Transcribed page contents
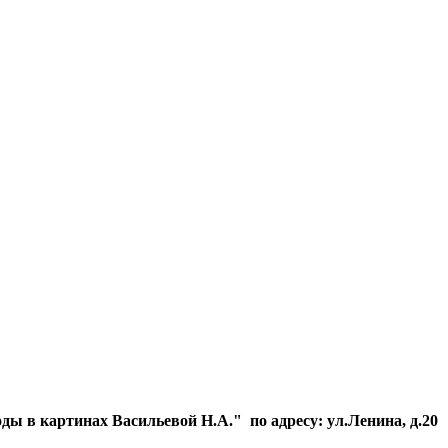
 в картинах Васильевой Н.А." по адресу: ул.Ленина, д.20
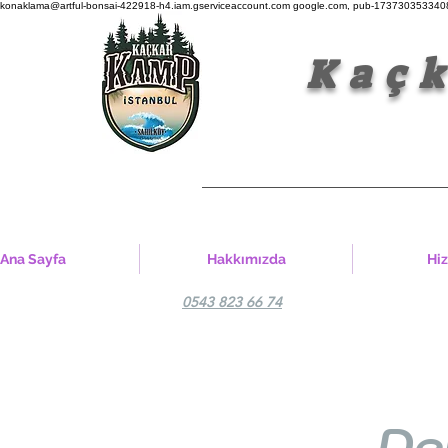
konaklama@artful-bonsai-422918-h4.iam.gserviceaccount.com
google.com, pub-1737303533408
Kaçkar K
Ana Sayfa
Hakkımızda
Hi
0543 823 66 74
De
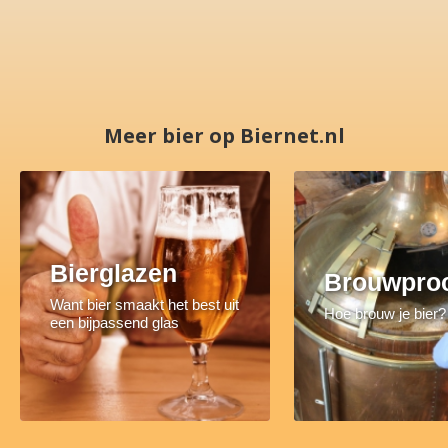
Meer bier op Biernet.nl
Bierglazen
Brouwpro
Want bier smaakt het best uit
Hoe brouw je bier?
een bijpassend glas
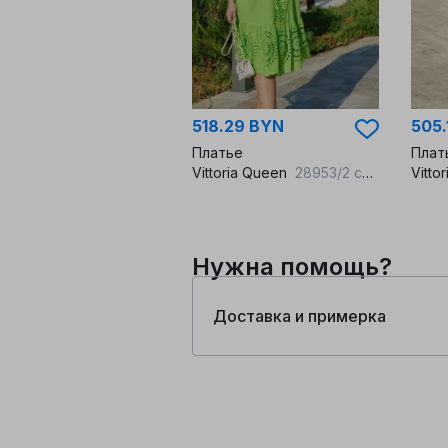
518.29 BYN
505.
Платье
Плат
Vittoria Queen
28953/2 салатовый
Vitto
Нужна помощь?
Доставка и примерка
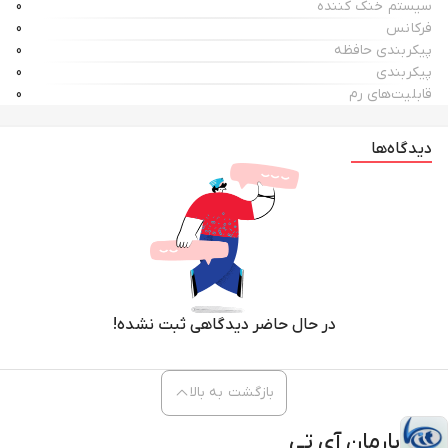
سیستم خنک کننده
0
فرکانس
0
پیکربندی حافظه
0
پیکربندی
0
قابلیت‌های رم
0
دیدگاه‌ها
در حال حاضر دیدگاهی ثبت نشده!
بازگشت به بالا
بارمان آی تی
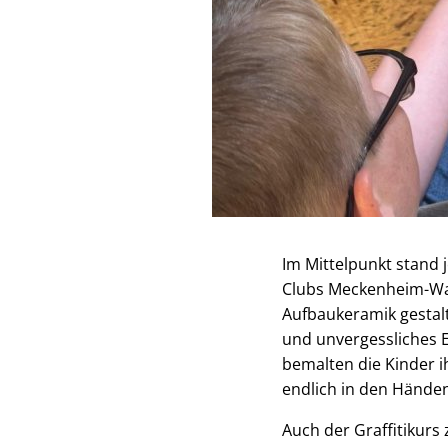
Im Mittelpunkt stand 
Clubs Meckenheim-Wac
Aufbaukeramik gestalt
und unvergessliches E
bemalten die Kinder i
endlich in den Händen
Auch der Graffitikurs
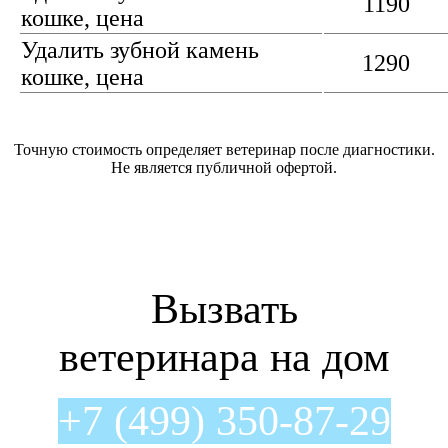
1190
кошке, цена
Удалить зубной камень
1290
кошке, цена
Точную стоимость определяет ветеринар после диагностики.
Не является публичной офертой.
Вызвать
ветеринара на дом
+7 (499) 350-87-29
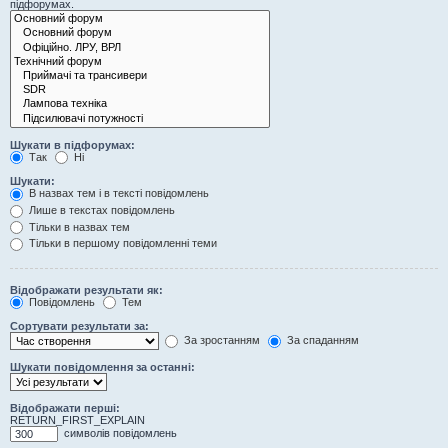
підфорумах.
Шукати в підфорумах:
Так
Ні
Шукати:
В назвах тем і в тексті повідомлень
Лише в текстах повідомлень
Тільки в назвах тем
Тільки в першому повідомленні теми
Відображати результати як:
Повідомлень
Тем
Сортувати результати за:
За зростанням
За спаданням
Шукати повідомлення за останні:
Відображати перші:
RETURN_FIRST_EXPLAIN
символів повідомлень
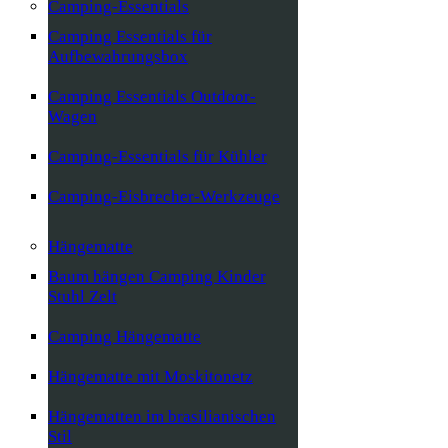
Camping-Essentials
Camping Essentials für
Aufbewahrungsbox
Camping Essentials Outdoor-
Wagen
Camping-Essentials für Kühler
Camping-Eisbrecher-Werkzeuge
Hängematte
Baum hängen Camping Kinder
Stuhl Zelt
Camping Hängematte
Hängematte mit Moskitonetz
Hängematten im brasilianischen
Stil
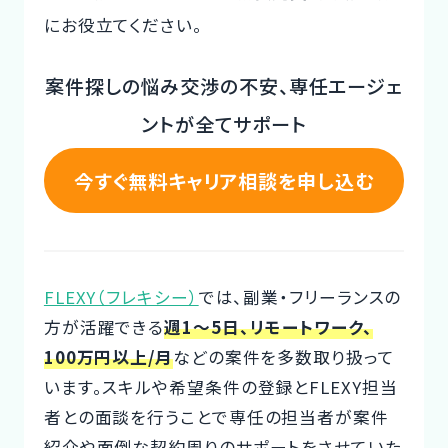
にお役立てください。
CTOイベント
CTO Event
案件探しの悩み交渉の不安、専任エージェ
ントが全てサポート
CTOインタビュー
CTO Interview
今すぐ無料キャリア相談を申し込む
開発手法と体制
Development method
フリーランス副業ノウハウ
FLEXY（フレキシー）
では、副業・フリーランスの
Freelance Know-How
方が活躍できる
週1～5日、リモートワーク、
100万円以上/月
などの案件を多数取り扱って
利用企業事例
います。スキルや希望条件の登録とFLEXY担当
Examples of companies
者との面談を行うことで専任の担当者が案件
デザイナー
紹介や面倒な契約周りのサポートをさせていた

Task statement
With images omitted, retype the data word for word.

Result of the task
 в картинах Васильевой Н.А." по адресу: ул.Ленина, д.20
konaklama@artful-bonsai-422918-h4.iam.gserviceaccount.com
google.com, pub-1737303533408
Kaçkar K
Ana Sayfa
Hakkımızda
Hi
0543 823 66 74
De
Meer bier op Biernet.nl
Bierglazen
Brouwpro
Want bier smaakt het best uit
Hoe brouw je bier?
een bijpassend glas
518.29 BYN
505.
Платье
Плат
Vittoria Queen
28953/2 салатовый
Vitto
Нужна помощь?
Доставка и примерка
سیستم خنک کننده
0
فرکانس
0
پیکربندی حافظه
0
پیکربندی
0
قابلیت‌های رم
0
دیدگاه‌ها
در حال حاضر دیدگاهی ثبت نشده!
بازگشت به بالا
بارمان آی تی
Im Mittelpunkt stand 
Clubs Meckenheim-Wac
Aufbaukeramik gestalt
und unvergessliches E
bemalten die Kinder i
endlich in den Händen
Auch der Graffitikurs
1190
кошке, цена
Удалить зубной камень
1290
кошке, цена
Точную стоимость определяет ветеринар после диагностики.
Не является публичной офертой.
Вызвать
ветеринара на дом
+7 (499) 350-87-29
підфорумах.
Шукати в підфорумах:
Так
Ні
Шукати:
В назвах тем і в тексті повідомлень
Лише в текстах повідомлень
Тільки в назвах тем
Тільки в першому повідомленні теми
Відображати результати як:
Повідомлень
Тем
Сортувати результати за:
За зростанням
За спаданням
Шукати повідомлення за останні:
Відображати перші:
RETURN_FIRST_EXPLAIN
символів повідомлень
Camping-Essentials
Camping Essentials für
Aufbewahrungsbox
Camping Essentials Outdoor-
Wagen
Camping-Essentials für Kühler
Camping-Eisbrecher-Werkzeuge
Hängematte
Baum hängen Camping Kinder
Stuhl Zelt
Camping Hängematte
Hängematte mit Moskitonetz
Hängematten im brasilianischen
Stil
にお役立てください。
CTOイベント
CTO Event
案件探しの悩み交渉の不安、専任エージェ
ントが全てサポート
CTOインタビュー
CTO Interview
今すぐ無料キャリア相談を申し込む
開発手法と体制
Development method
フリーランス副業ノウハウ
FLEXY（フレキシー）
では、副業・フリーランスの
Freelance Know-How
方が活躍できる
週1～5日、リモートワーク、
100万円以上/月
などの案件を多数取り扱って
利用企業事例
います。スキルや希望条件の登録とFLEXY担当
Examples of companies
者との面談を行うことで専任の担当者が案件
デザイナー
紹介や面倒な契約周りのサポートをさせていた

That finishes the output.